— Скажи мне, ответь на вопрос. Когда у каждого большого дурака и маленького придурка будут крутая машина и квартира, куда народ дальше двинет? Как можно будет маленького придурка от большого дурака отличить? Это сейчас пока хорошо: крутая машина — маленький придурок, нет машины — большой дурак. Жалко мне этих людей. Копошатся, копошатся, — продолжал Леха с видом знатока. — Гонятся друг за другом, завидуют. Сначала в десны бьются, потом дружат до поцелуев, потом опять съесть друг друга готовы. Что нужно им, спрашивается? — Леха задрал свою майку. — Что под одеждой? Я тебя спрашиваю! — Леха смотрел на меня раздевающим взглядом.
Я и не представляла, что ответить на такой сложный вопрос; откуда мне знать, что у людей под одеждой, это Леха все знает.
— Где голая правда жизни?
— В тюрьме.
— Так раздевайся…
Опять самец во время брачных игр. Я забилась в дальний угол. Зачем я вообще с ним разговариваю? Это становится невозможным, его мысли, слова и поступки непредсказуемы. В нем говорят одни животные инстинкты, а я с ним вступаю в разговор. Зачем? Я опять засомневалась, что у нас сложились дружеские отношения. Леху постоянно переклинивало, его брутальность зашкаливала, он не упускал ни малейшей возможности показать мне, что он не простой мужчина, а мачо. В ответ меня охватывал не сексуальный порыв, а леденящий ужас.
— За удовольствие лучше платить, чем расплачиваться.
Тема понравилась мне больше, чем предыдущая. Я поняла, что Леха голоден и его просто нужно накормить.

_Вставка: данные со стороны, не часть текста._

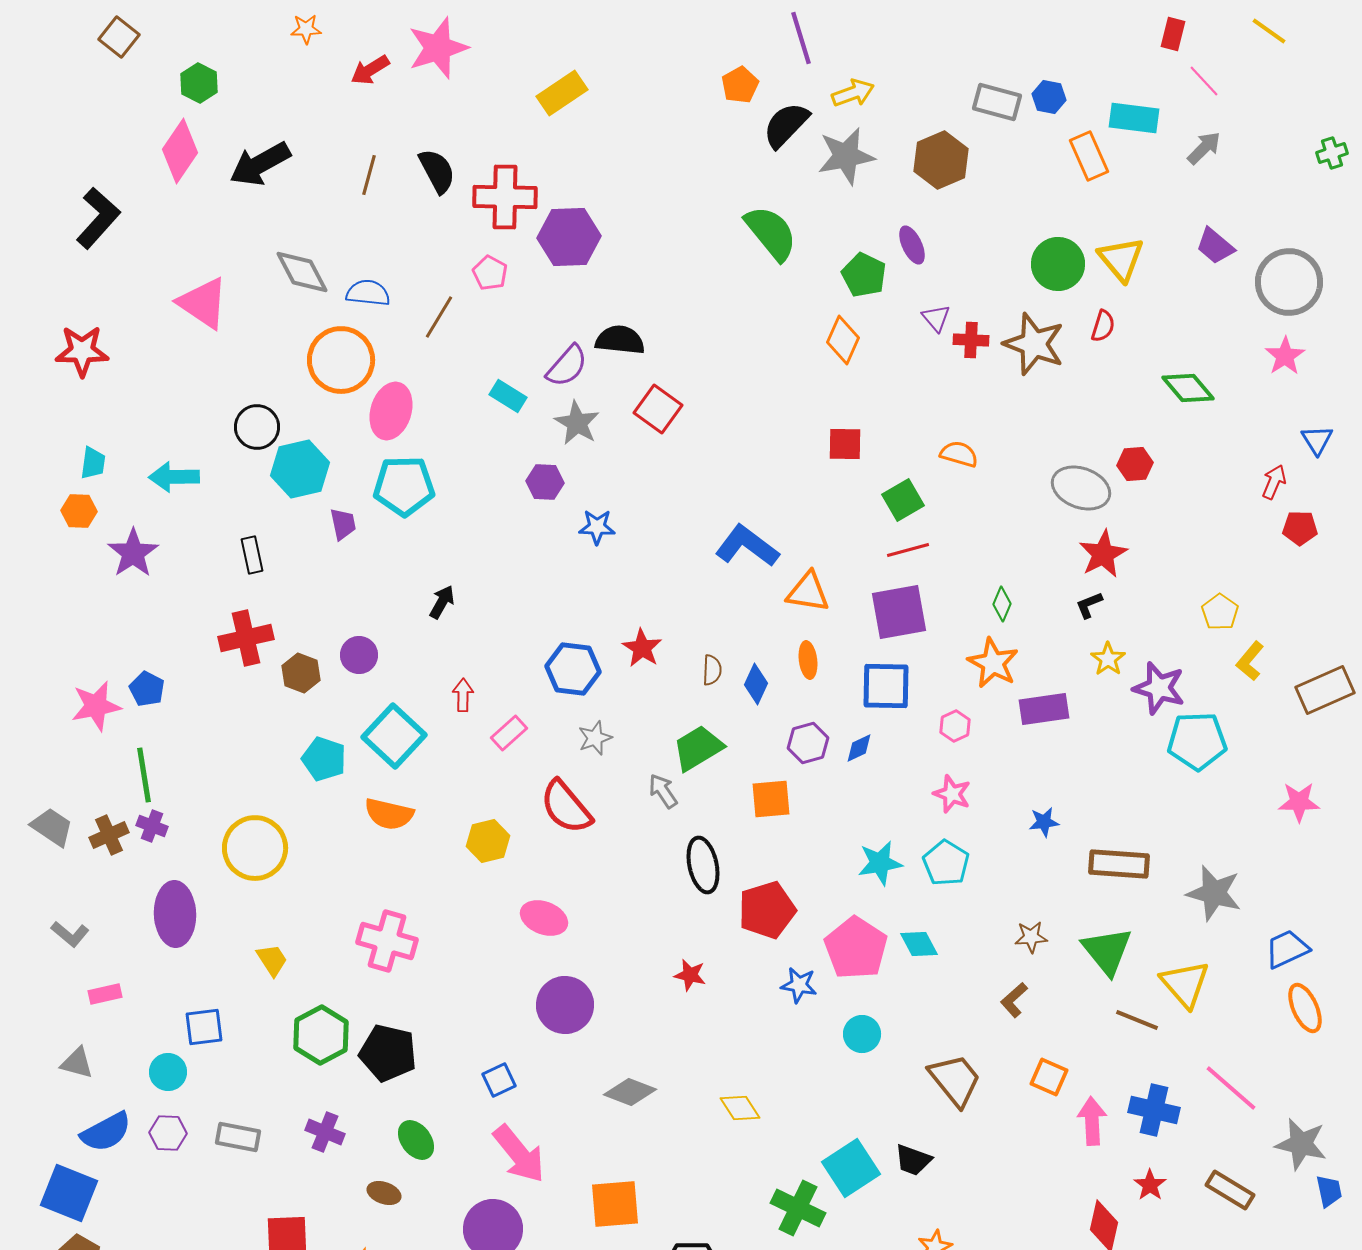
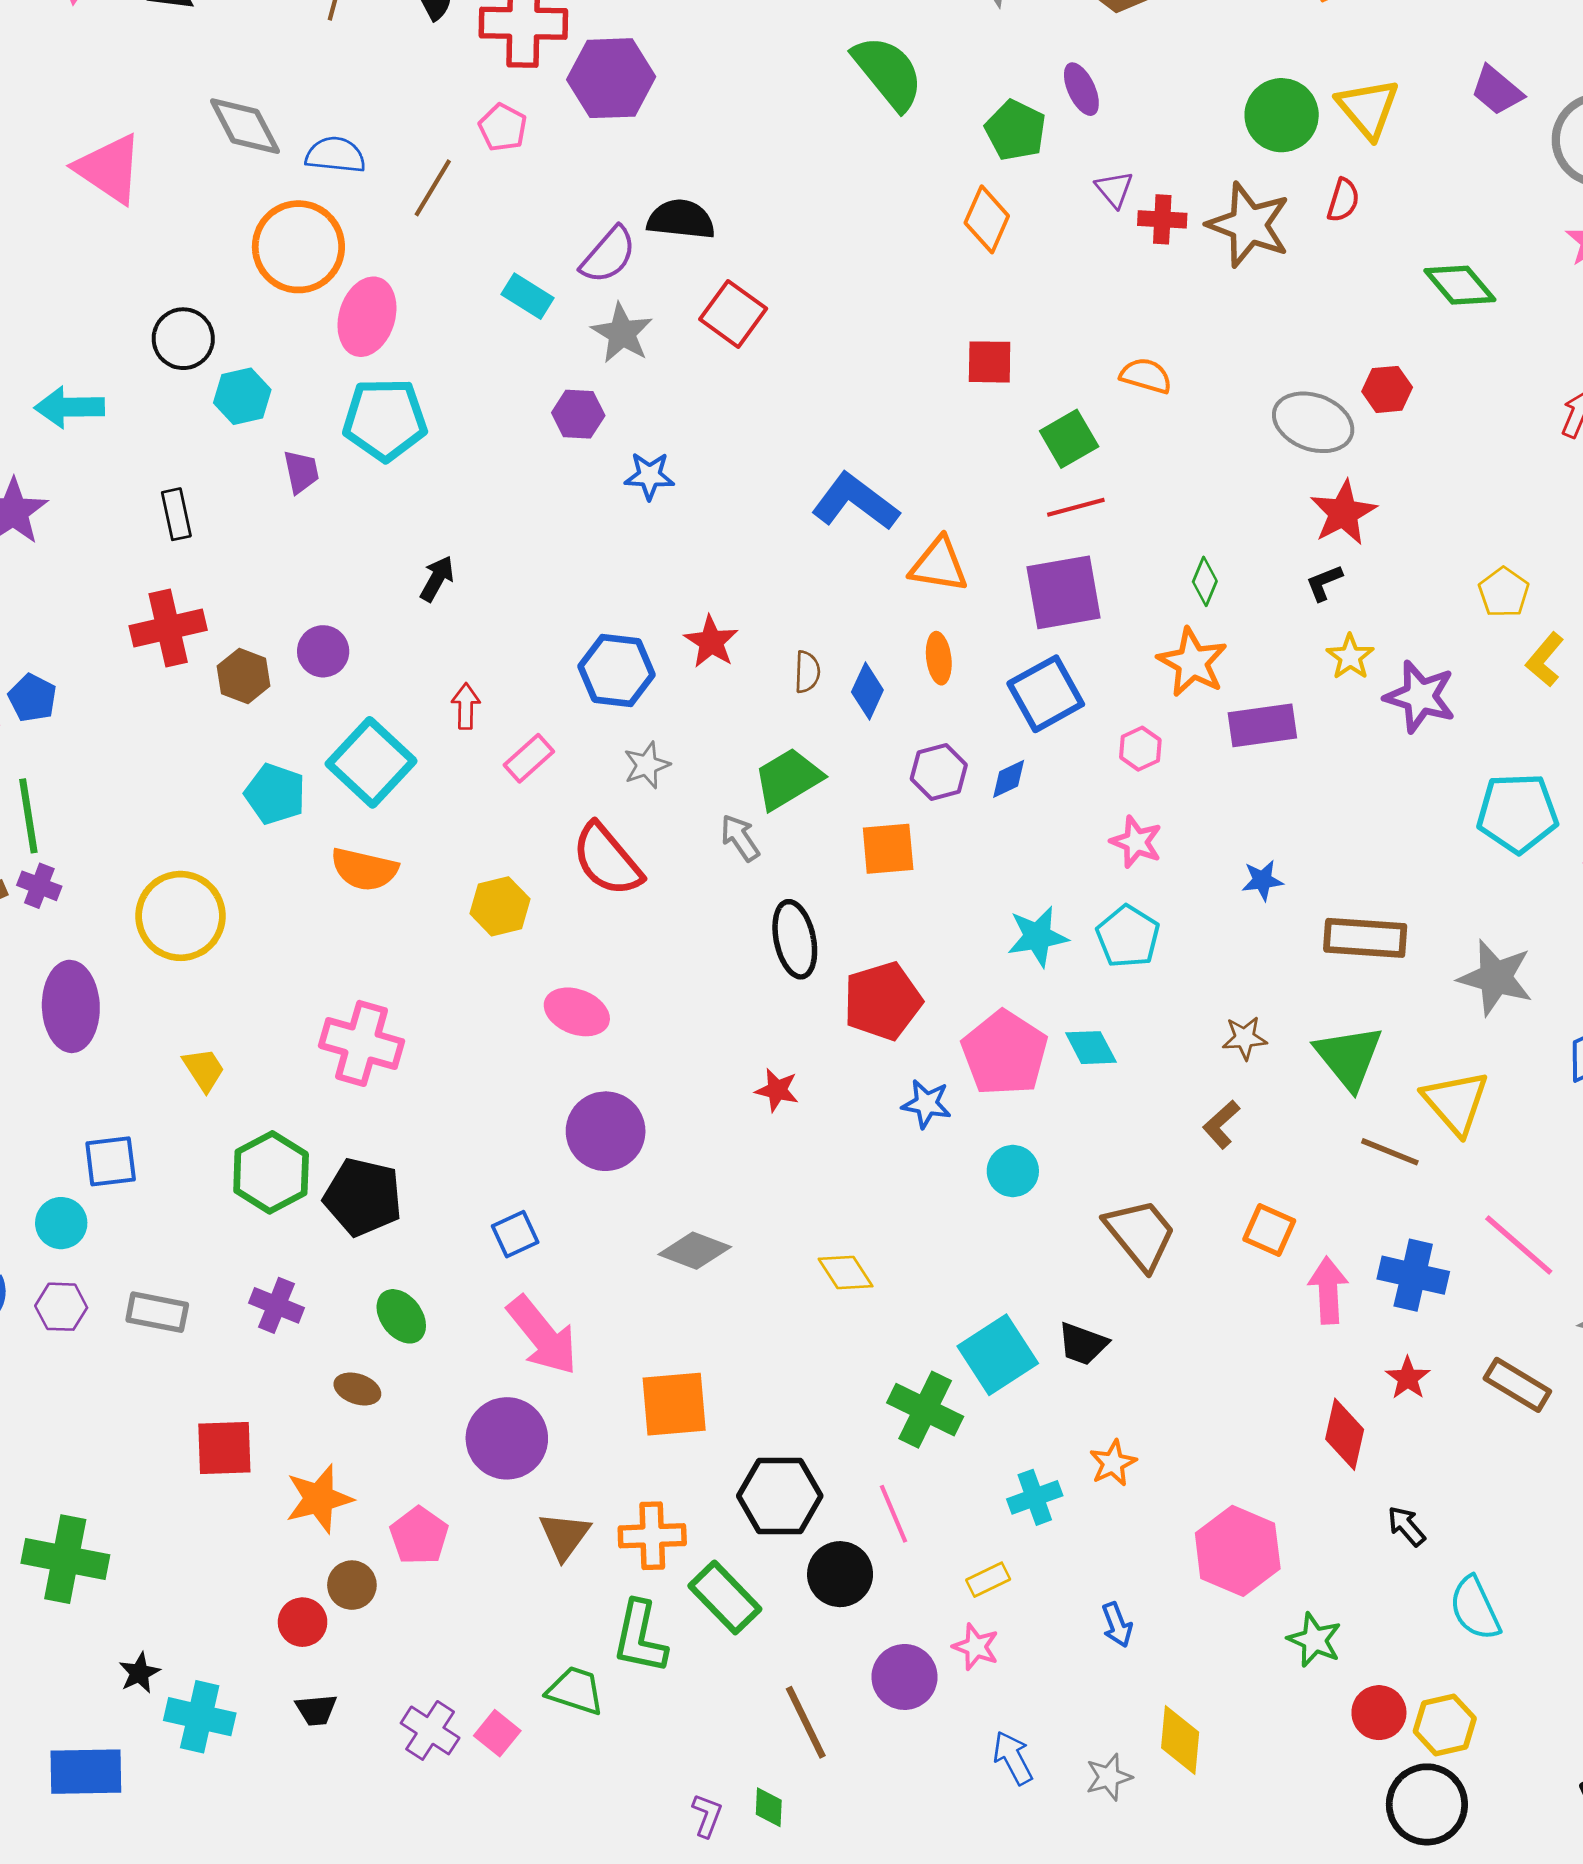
cyan hexagon: (300, 469) -> (242, 396), size x0.7
blue square: (886, 686) -> (1046, 694), turned -30
cyan pentagon: (1197, 741) -> (1517, 813), moved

— Леха, а давай чайку попьем.
Чувство голода и жажда в эволюционном ряду стоят выше сексуальных желаний. Я очень удачно вспомнила проверенный опытом метод и засуетилась. Достала продукты, стала накрывать на стол. Леха закурил. Он смачно затягивался, прищуривая свои и так довольно узкие от природы глаза. Молча следил за моими движениями. Ему нравилось, что я такая понятливая: все его намеки понимаю. Но мне удалось перевести стрелку на другую тему, и Лехе это понравилось еще больше.
— Ты начинаешь соображать. Тюрьма тебя этому научит.
— Спасибо, Леха, — сказала я ему.
То ли от дыма, то ли от тусклого света Леха продолжал щуриться. Взял простыню, натянул ее на верхнюю шконку, подставил швабру и соорудил то ли шатер, то ли бельведер, не поймешь. Уселся на нары, скрестив ноги, и еще долго сидел, молча меня разглядывая. Обжег палец, не заметив, как закончилась сигарета, и тут же прикурил от нее другую.
— Леха, бросай курить. Знаешь, как вырастили в Чернобыле табак? Курить его нельзя, а выбросить жалко. И решили написать на пачке: «Минздрав в последний раз предупреждает».
— Я уже столько читал о вреде курения, что решил бросить читать.
Леха приступил к чаепитию. Он жадно отхлебывал из тюремной кружки горячий чай, обжигая губы и руки. Но продолжал пить и призывал меня сделать так же.
— Так вкуснее, — говорил он мне.
— Я подожду, пока остынет. Мне спешить некуда.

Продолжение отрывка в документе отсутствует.